Author: Catherine Ceniza Choy
Publisher: Duke University Press
Published: 2003-01-31
Total Pages: 273
ISBN-13: 0822384418
DOWNLOAD EBOOKIn western countries, including the United States, foreign-trained nurses constitute a crucial labor supply. Far and away the largest number of these nurses come from the Philippines. Why is it that a developing nation with a comparatively greater need for trained medical professionals sends so many of its nurses to work in wealthier countries? Catherine Ceniza Choy engages this question through an examination of the unique relationship between the professionalization of nursing and the twentieth-century migration of Filipinos to the United States. The first book-length study of the history of Filipino nurses in the United States, Empire of Care brings to the fore the complicated connections among nursing, American colonialism, and the racialization of Filipinos. Choy conducted extensive interviews with Filipino nurses in New York City and spoke with leading Filipino nurses across the United States. She combines their perspectives with various others—including those of Philippine and American government and health officials—to demonstrate how the desire of Filipino nurses to migrate abroad cannot be reduced to economic logic, but must instead be understood as a fundamentally transnational process. She argues that the origins of Filipino nurse migrations do not lie in the Philippines' independence in 1946 or the relaxation of U.S. immigration rules in 1965, but rather in the creation of an Americanized hospital training system during the period of early-twentieth-century colonial rule.
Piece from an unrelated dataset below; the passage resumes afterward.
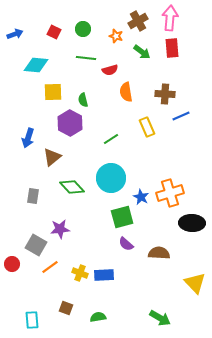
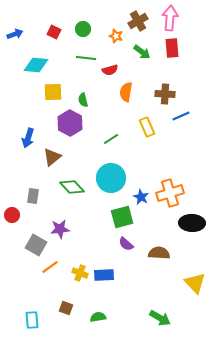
orange semicircle at (126, 92): rotated 18 degrees clockwise
red circle at (12, 264): moved 49 px up
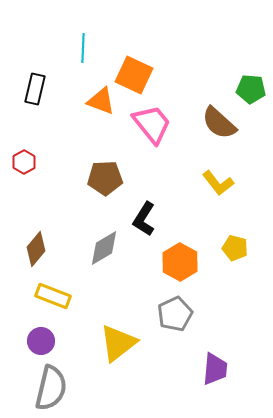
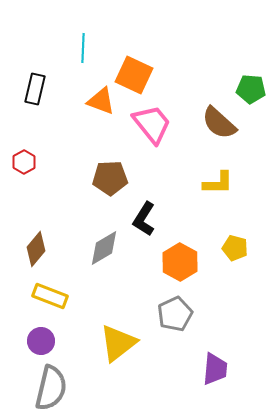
brown pentagon: moved 5 px right
yellow L-shape: rotated 52 degrees counterclockwise
yellow rectangle: moved 3 px left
Choy challenges celebratory narratives regarding professional migrants’ mobility by analyzing the scapegoating of Filipino nurses during difficult political times, the absence of professional solidarity between Filipino and American nurses, and the exploitation of foreign-trained nurses through temporary work visas. She shows how the culture of American imperialism persists today, continuing to shape the reception of Filipino nurses in the United States.
Author: Renato Constantino
Publisher: NYU Press
Published: 1975
Total Pages: 483
ISBN-13: 0853453942
DOWNLOAD EBOOKUnlike other conventional histories, the unifying thread of A History of the Philippines is the struggle of the peoples themselves against various forms of oppression, from Spanish conquest and colonization to U.S. imperialism. Constantino provides a penetrating analysis of the productive relations and class structure in the Philippines, and how these have shaped―and been shaped by―the role of the Filipino people in the making of their own history. Additionally, he challenges the dominant views of Spanish and U.S. historians by exposing the myths and prejudices propagated in their work, and, in doing so, makes a major breakthrough toward intellectual decolonization. This book is an indispensible key to the history of conquest and resistance in the Philippine.